Let $A$ be the rotation matrix of angle $\theta = \frac{\pi}{4}$ about the $z$-axis, ie. the $z$-axis is the axis of rotation. Then

$$A = \left[ \begin{array}{ccc} \cos \theta & -\sin \theta & 0 \\ \sin \theta & \cos \theta & 0 \\ 0 & 0 & 1 \end{array} \right] = \left[ \begin{array}{ccc} \frac{1}{\sqrt{2}} & -\frac{1}{\sqrt{2}} & 0 \\ \frac{1}{\sqrt{2}} & \frac{1}{\sqrt{2}} & 0 \\ 0 & 0 & 1 \end{array} \right].$$ Now take the unit vector $v = (0, \frac{1}{\sqrt{2}}, \frac{1}{\sqrt{2}}). $ We have $$Av = \left[ \begin{array}{ccc} \frac{1}{\sqrt{2}} & -\frac{1}{\sqrt{2}} & 0 \\ \frac{1}{\sqrt{2}} & \frac{1}{\sqrt{2}} & 0 \\ 0 & 0 & 1 \end{array} \right] \left[ \begin{array}{c} 0 \\ \frac{1}{\sqrt{2}} \\ \frac{1}{\sqrt{2}} \end{array} \right] = \left[ \begin{array}{c} -\frac{1}{2} \\ \frac{1}{2} \\ \frac{1}{\sqrt{2}} \end{array} \right],$$ and then $$A^2v = \left[ \begin{array}{ccc} \frac{1}{\sqrt{2}} & -\frac{1}{\sqrt{2}} & 0 \\ \frac{1}{\sqrt{2}} & \frac{1}{\sqrt{2}} & 0 \\ 0 & 0 & 1 \end{array} \right] \left[ \begin{array}{c} -\frac{1}{2} \\ \frac{1}{2} \\ \frac{1}{\sqrt{2}} \end{array} \right] = \left[ \begin{array}{c} -\frac{1}{\sqrt{2}} \\ 0 \\ \frac{1}{\sqrt{2}} \end{array} \right].$$

Lastly, it is straightforward to check that $(-\frac{1}{\sqrt{2}}, 0, \frac{1}{\sqrt{2}})$ is not in the span of $(0, \frac{1}{\sqrt{2}}, \frac{1}{\sqrt{2}})$ and $(- \frac{1}{2}, \frac{1}{2}, \frac{1}{\sqrt{2}}).$

Answer 4

In 3 dimensions, you can argue geometrically. If the axis of the rotation is in the direction of $\mathbf{k}$, and the angle between $\mathbf{v}$ and $\mathbf{k}$ is $\phi$, then the angle between $R^n\mathbf{v}$ and $\mathbf{k}$ will also be $\phi$, for any $n$. So the rotated vectors lie on a cone with $\mathbf{k}$ as axis; only if $\mathbf{v}$ and $\mathbf{k}$ are perpendicular (or $\phi = \pi$) will $R^2\mathbf{v}$ lie in the same plane as $\mathbf{v}$ and $R\mathbf{v}$.
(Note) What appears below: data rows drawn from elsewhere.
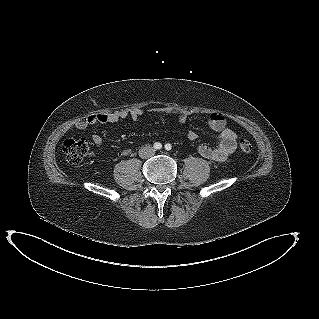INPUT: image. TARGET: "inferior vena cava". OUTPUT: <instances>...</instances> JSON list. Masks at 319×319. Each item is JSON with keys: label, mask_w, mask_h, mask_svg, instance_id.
<instances>
[{"label": "inferior vena cava", "mask_w": 319, "mask_h": 319, "mask_svg": "<svg viewBox=\"0 0 319 319\" xmlns=\"http://www.w3.org/2000/svg\"><path fill=\"white\" fill-rule=\"evenodd\" d=\"M154 152H155V150L153 149V147L145 146L139 150V155L141 158H147V157L152 156L154 154Z\"/></svg>", "instance_id": "1"}]
</instances>
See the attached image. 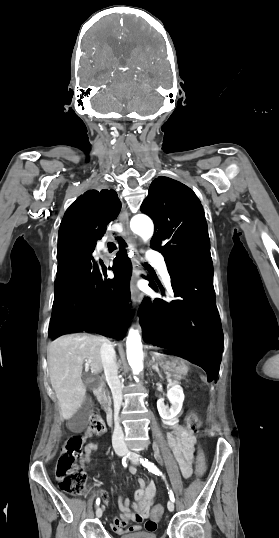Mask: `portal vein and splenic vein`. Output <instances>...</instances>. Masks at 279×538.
Masks as SVG:
<instances>
[{
  "label": "portal vein and splenic vein",
  "mask_w": 279,
  "mask_h": 538,
  "mask_svg": "<svg viewBox=\"0 0 279 538\" xmlns=\"http://www.w3.org/2000/svg\"><path fill=\"white\" fill-rule=\"evenodd\" d=\"M90 364V360H86V366ZM166 383H172L171 377H165Z\"/></svg>",
  "instance_id": "1"
}]
</instances>
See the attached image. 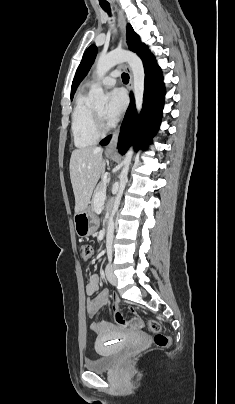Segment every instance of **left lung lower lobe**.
Masks as SVG:
<instances>
[{
	"instance_id": "0a47b994",
	"label": "left lung lower lobe",
	"mask_w": 235,
	"mask_h": 404,
	"mask_svg": "<svg viewBox=\"0 0 235 404\" xmlns=\"http://www.w3.org/2000/svg\"><path fill=\"white\" fill-rule=\"evenodd\" d=\"M142 60L145 69L143 109L138 118L131 93V104L125 114L118 139V151L122 155L129 148L133 137L136 149L146 148L160 126L165 95L162 73L153 54H148ZM110 139L111 136L106 137L101 141V145H107Z\"/></svg>"
}]
</instances>
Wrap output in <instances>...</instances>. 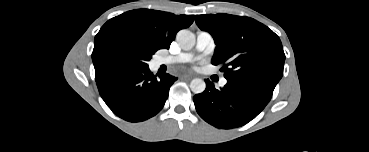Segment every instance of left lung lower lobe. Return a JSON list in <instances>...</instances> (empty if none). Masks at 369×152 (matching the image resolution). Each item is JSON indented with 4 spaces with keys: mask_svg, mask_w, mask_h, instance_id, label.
<instances>
[{
    "mask_svg": "<svg viewBox=\"0 0 369 152\" xmlns=\"http://www.w3.org/2000/svg\"><path fill=\"white\" fill-rule=\"evenodd\" d=\"M205 82V91L193 97L196 110L206 122L223 129L240 127L254 119L268 104L275 88L227 80L217 90L212 82Z\"/></svg>",
    "mask_w": 369,
    "mask_h": 152,
    "instance_id": "0a47b994",
    "label": "left lung lower lobe"
}]
</instances>
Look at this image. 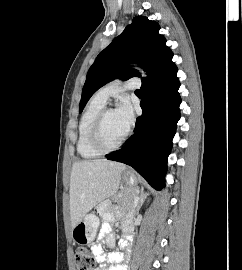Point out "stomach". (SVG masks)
I'll list each match as a JSON object with an SVG mask.
<instances>
[{"label": "stomach", "instance_id": "stomach-1", "mask_svg": "<svg viewBox=\"0 0 242 270\" xmlns=\"http://www.w3.org/2000/svg\"><path fill=\"white\" fill-rule=\"evenodd\" d=\"M122 179L132 191H137L139 181L134 173L130 171L124 172ZM98 226L99 218L97 216L93 214L86 215L72 228L71 237L79 245L90 244L96 237Z\"/></svg>", "mask_w": 242, "mask_h": 270}]
</instances>
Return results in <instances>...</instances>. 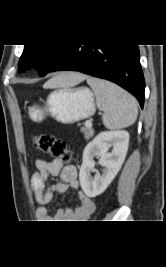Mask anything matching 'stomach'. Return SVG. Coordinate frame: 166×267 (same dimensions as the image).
<instances>
[{"mask_svg": "<svg viewBox=\"0 0 166 267\" xmlns=\"http://www.w3.org/2000/svg\"><path fill=\"white\" fill-rule=\"evenodd\" d=\"M95 111L94 94L90 89L60 87L49 94L45 107L33 106L29 115L34 121H42L50 115L61 123L71 124L91 117Z\"/></svg>", "mask_w": 166, "mask_h": 267, "instance_id": "0dacf381", "label": "stomach"}]
</instances>
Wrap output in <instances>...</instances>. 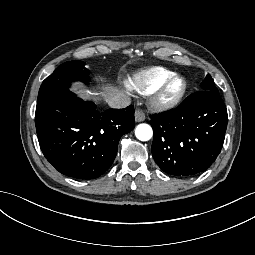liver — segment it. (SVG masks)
<instances>
[{
    "mask_svg": "<svg viewBox=\"0 0 255 255\" xmlns=\"http://www.w3.org/2000/svg\"><path fill=\"white\" fill-rule=\"evenodd\" d=\"M113 92H114V90H113V89H111V90H108V91H107V94H106V96H108V95L112 94Z\"/></svg>",
    "mask_w": 255,
    "mask_h": 255,
    "instance_id": "6515ba94",
    "label": "liver"
}]
</instances>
As for other matrices, you are essentially asking whether the matrix $R^2-c_1R-c_2I$ has an eigenvector with eigenvalue $0$, so has zero determinant. Applying this condition will give (in the technical sense - you get a cubic relation between $c_1$ and $c_2$) a set of possible values of $c_1$ and $c_2$ and so some vectors $v$ for which this is true. If you want it to be true for every vector, then you need matrix $R$ to satisfy the quadratic equation $R^2-c_1R-c_2I=0$, for some $c_1, c_2$.

In the case of $\mathbb{R}^n$, you can use the fact that orthogonal matrices can always be brought, by an orthonormal change of basis, into block diagonal form, with each block being a $2 \times 2$ rotation matrix, unless $n$ is odd, in which case one of the blocks is just $1$. Then the condition $\det(R^2-c_1R-c_2I) = 0 $ must hold for at least one of the blocks. With the $2 \times 2$ rotation having angle $\theta$ this reduces to $$(c_1- (1-c_2)\cos \theta)^2+\sin^2 \theta (c_2+1)^2=0.$$ One possibility is $\theta = 0$ or $\pi$, giving $c_1=\pm(1-c_2)$, but this is the rather trivial case. The other possibility is that $c_2=-1$ in which case, $c_1=2\cos \theta$. This case corresponds to the fact that any vector in the two-dimensional eigenspace corresponding to the block you have chosen will have all its rotations in the same hyperplane.